Exercise instructions ▸ The listing below is to be given again in full and word for word, without its images.

Data to process ▸
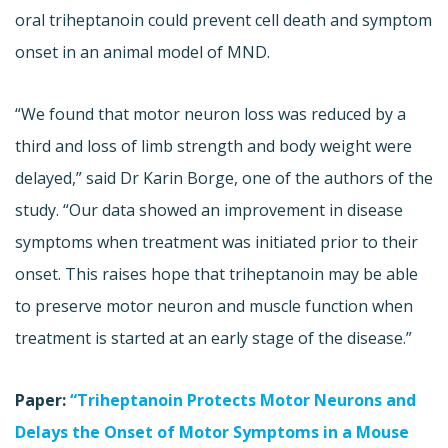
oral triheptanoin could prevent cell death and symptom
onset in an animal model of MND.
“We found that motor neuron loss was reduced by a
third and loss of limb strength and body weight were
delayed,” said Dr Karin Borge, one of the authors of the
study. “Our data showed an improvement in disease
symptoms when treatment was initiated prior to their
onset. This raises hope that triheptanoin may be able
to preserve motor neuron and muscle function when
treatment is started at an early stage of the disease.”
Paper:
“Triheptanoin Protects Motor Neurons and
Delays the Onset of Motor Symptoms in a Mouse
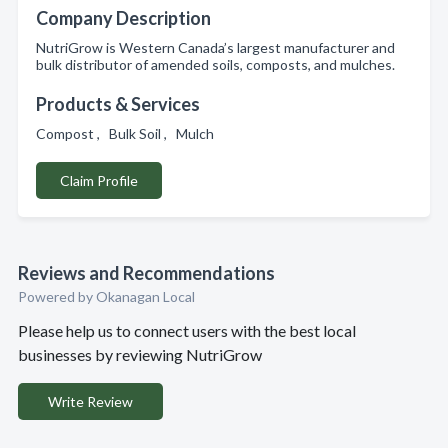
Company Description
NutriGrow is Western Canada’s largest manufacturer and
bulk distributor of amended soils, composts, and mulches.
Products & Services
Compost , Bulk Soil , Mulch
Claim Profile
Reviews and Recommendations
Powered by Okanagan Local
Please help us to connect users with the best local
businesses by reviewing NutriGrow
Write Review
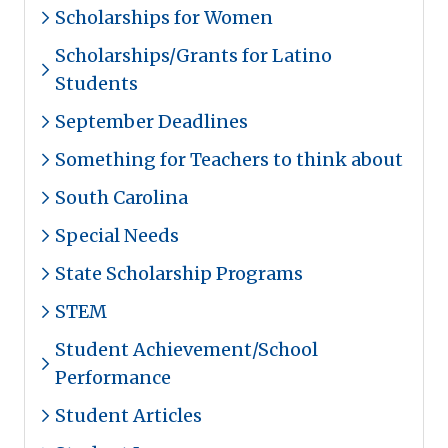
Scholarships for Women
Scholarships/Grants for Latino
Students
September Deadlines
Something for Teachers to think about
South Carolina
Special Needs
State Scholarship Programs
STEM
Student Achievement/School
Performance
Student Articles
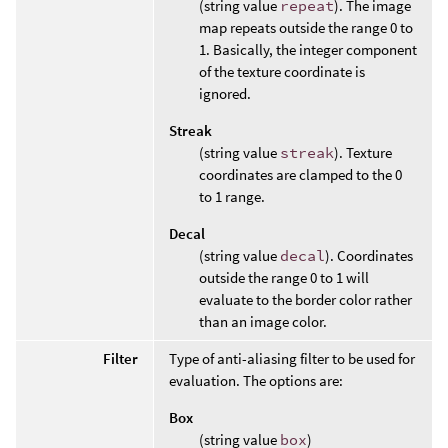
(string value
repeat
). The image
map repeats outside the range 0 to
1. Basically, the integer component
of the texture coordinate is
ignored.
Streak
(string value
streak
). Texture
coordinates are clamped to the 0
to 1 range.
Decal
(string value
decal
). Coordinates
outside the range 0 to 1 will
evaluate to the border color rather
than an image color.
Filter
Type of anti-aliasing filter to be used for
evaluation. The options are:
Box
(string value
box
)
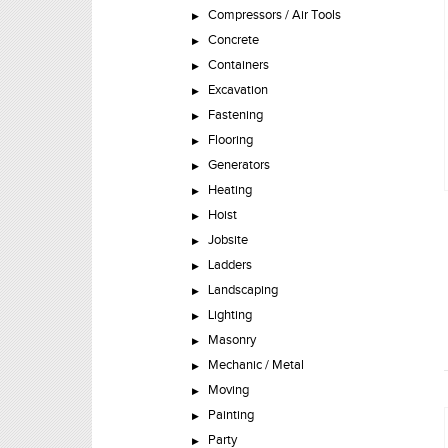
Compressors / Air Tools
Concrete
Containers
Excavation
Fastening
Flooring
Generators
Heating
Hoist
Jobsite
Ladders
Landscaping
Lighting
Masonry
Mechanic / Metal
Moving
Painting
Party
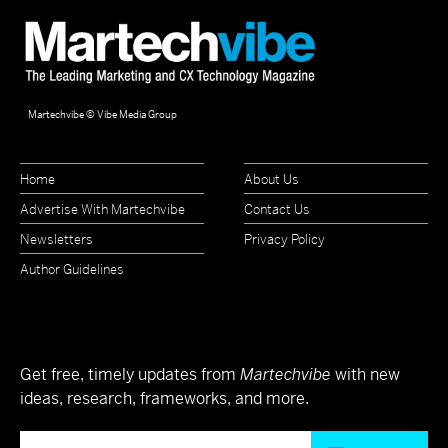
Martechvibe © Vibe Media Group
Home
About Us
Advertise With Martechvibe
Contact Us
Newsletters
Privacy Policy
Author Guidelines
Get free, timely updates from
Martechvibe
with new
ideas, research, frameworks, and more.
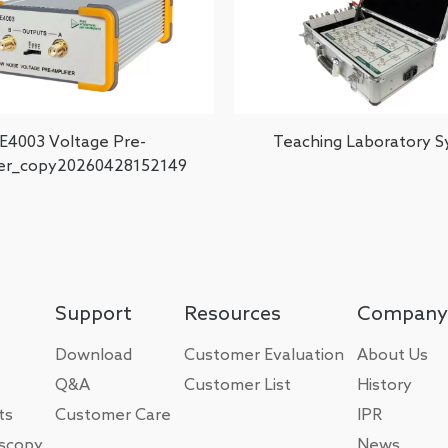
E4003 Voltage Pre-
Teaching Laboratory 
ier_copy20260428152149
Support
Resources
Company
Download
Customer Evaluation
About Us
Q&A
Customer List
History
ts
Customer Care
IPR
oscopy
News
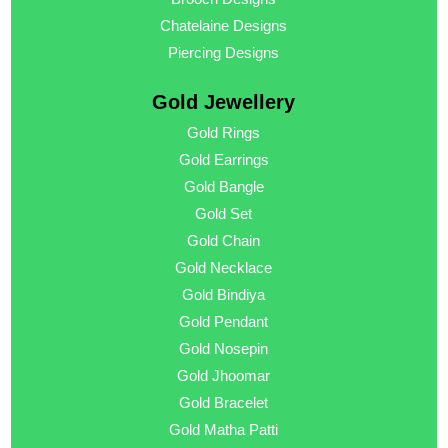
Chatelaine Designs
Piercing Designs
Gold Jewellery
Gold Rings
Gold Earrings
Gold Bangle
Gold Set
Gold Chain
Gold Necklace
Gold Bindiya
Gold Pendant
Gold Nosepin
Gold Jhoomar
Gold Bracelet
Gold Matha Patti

Worked solution ▸
oral triheptanoin could prevent cell death and symptom
onset in an animal model of MND.
“We found that motor neuron loss was reduced by a
third and loss of limb strength and body weight were
delayed,” said Dr Karin Borge, one of the authors of the
study. “Our data showed an improvement in disease
symptoms when treatment was initiated prior to their
onset. This raises hope that triheptanoin may be able
to preserve motor neuron and muscle function when
treatment is started at an early stage of the disease.”
Paper:
“Triheptanoin Protects Motor Neurons and
Delays the Onset of Motor Symptoms in a Mouse
Company Description
NutriGrow is Western Canada’s largest manufacturer and
bulk distributor of amended soils, composts, and mulches.
Products & Services
Compost , Bulk Soil , Mulch
Claim Profile
Reviews and Recommendations
Powered by Okanagan Local
Please help us to connect users with the best local
businesses by reviewing NutriGrow
Write Review
Scholarships for Women
Scholarships/Grants for Latino
Students
September Deadlines
Something for Teachers to think about
South Carolina
Special Needs
State Scholarship Programs
STEM
Student Achievement/School
Performance
Student Articles
(string value
repeat
). The image
map repeats outside the range 0 to
1. Basically, the integer component
of the texture coordinate is
ignored.
Streak
(string value
streak
). Texture
coordinates are clamped to the 0
to 1 range.
Decal
(string value
decal
). Coordinates
outside the range 0 to 1 will
evaluate to the border color rather
than an image color.
Filter
Type of anti-aliasing filter to be used for
evaluation. The options are:
Box
(string value
box
)
Compressors / Air Tools
Concrete
Containers
Excavation
Fastening
Flooring
Generators
Heating
Hoist
Jobsite
Ladders
Landscaping
Lighting
Masonry
Mechanic / Metal
Moving
Painting
Party
Martechvibe © Vibe Media Group
Home
About Us
Advertise With Martechvibe
Contact Us
Newsletters
Privacy Policy
Author Guidelines
Get free, timely updates from
Martechvibe
with new
ideas, research, frameworks, and more.
E4003 Voltage Pre-
Teaching Laboratory 
ier_copy20260428152149
Support
Resources
Company
Download
Customer Evaluation
About Us
Q&A
Customer List
History
ts
Customer Care
IPR
oscopy
News
Chatelaine Designs
Piercing Designs
Gold Jewellery
Gold Rings
Gold Earrings
Gold Bangle
Gold Set
Gold Chain
Gold Necklace
Gold Bindiya
Gold Pendant
Gold Nosepin
Gold Jhoomar
Gold Bracelet
Gold Matha Patti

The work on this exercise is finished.